Although Tania Murray’s article focuses on the expansion of oil palm plantations, it is interesting to widen the debate, showing that infrastructural violence happens not only in the rural sphere as a consequence of oil palm plantations: similar processes are taking place as the result of large-scale investments in roads and high-speed rail connections, dams and bridges, energy grids and real estate. Looking at the broader picture, we see rapidly expanding grids of urban infrastructure bringing about material, social and political transformations that go much further than the consequences of plantations on ‘empty’ land.
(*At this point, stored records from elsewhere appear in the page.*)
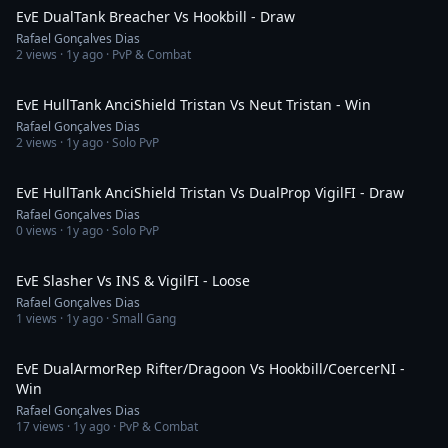
EvE DualTank Breacher Vs Hookbill - Draw
Rafael Gonçalves Dias
2
views ·
1y ago
· PvP & Combat
5:34
EvE HullTank AnciShield Tristan Vs Neut Tristan - Win
Rafael Gonçalves Dias
2
views ·
1y ago
· Solo PvP
3:21
EvE HullTank AnciShield Tristan Vs DualProp VigilFI - Draw
Rafael Gonçalves Dias
0
views ·
1y ago
· Solo PvP
7:51
EvE Slasher Vs INS & VigilFI - Loose
Rafael Gonçalves Dias
1
views ·
1y ago
· Small Gang
21:22
EvE DualArmorRep Rifter/Dragoon Vs Hookbill/CoercerNI -
Win
Rafael Gonçalves Dias
17
views ·
1y ago
· PvP & Combat
5:23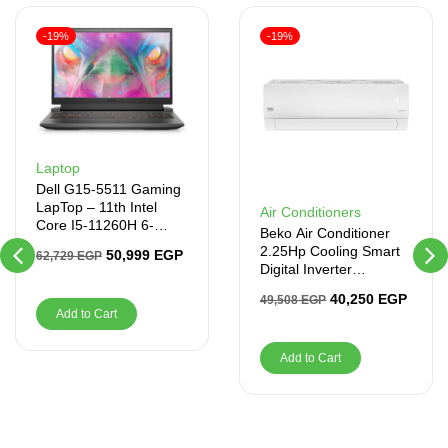
-19%
-19%
Laptop
Dell G15-5511 Gaming
LapTop – 11th Intel
Air Conditioners
Core I5-11260H 6-
Beko Air Conditioner
Cores, 8GB RAM,
2.25Hp Cooling Smart
50,999
EGP
62,729
EGP
512GB SSD
Digital Inverter
BICT1821X
40,250
EGP
49,508
EGP
Add to Cart
Add to Cart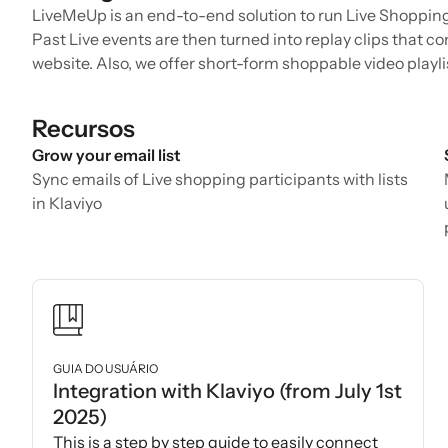
LiveMeUp is an end-to-end solution to run Live Shopping e
Past Live events are then turned into replay clips that co
website. Also, we offer short-form shoppable video playli
Recursos
Grow your email list
Sync emails of Live shopping participants with lists
in Klaviyo
GUIA DO USUÁRIO
Integration with Klaviyo (from July 1st
2025)
This is a step by step guide to easily connect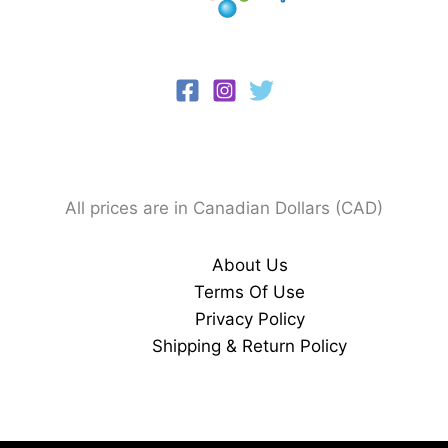
All prices are in Canadian Dollars (CAD)
About Us
Terms Of Use
Privacy Policy
Shipping & Return Policy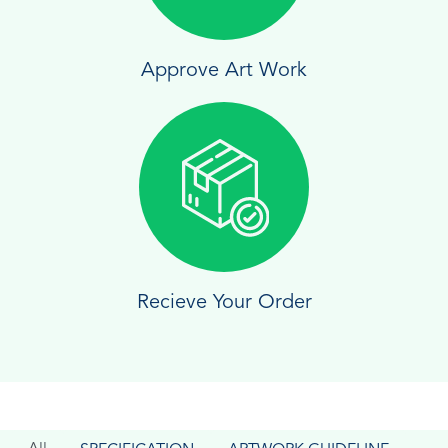
Approve Art Work
Recieve Your Order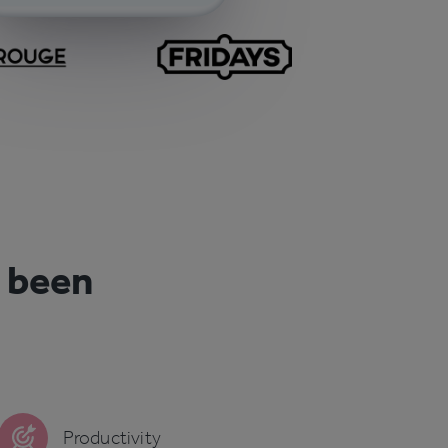
r been
Productivity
Looking at processes of rural–urban land conversion, it is clear that the ‘machine of urbanization’ is producing an involuntary grid for social and political life. Just like the plantation, it is violent in the sense that as a system, it destroys other forms of life and precludes other futures (even that of the plantation). In the article, little attention is paid to the fact that plantations are embedded in dynamic contexts of rapid urbanization, or to the similarities between the plantation and the urban grid: also in the urban sphere ‘underneath the orderly structure of roads and electricity grids, there is predation’ – mafias helping urban infrastructures to reinforce and further expand. Large-scale investments in land for food and biofuels, as well as in tourism, mining, hydro dams, real estate and urban infrastructure, are contributing to new types of linear development and enclaves. The process often goes hand in hand with processes of formalization, and leads to the displacement or resettlement of vulnerable groups. Rather than focusing on oil palm plantations, one should broaden the scope: although plantations are considered ‘violent machines’, in the longer run rapidly expanding urban grids might be more destructive and violent than rows of oil palm trees. Infrastructural violence is an enormous problem – investments in inclusive business and inclusive city development are a necessary requirement for meeting the sustainable development goals (‘leaving no one behind’).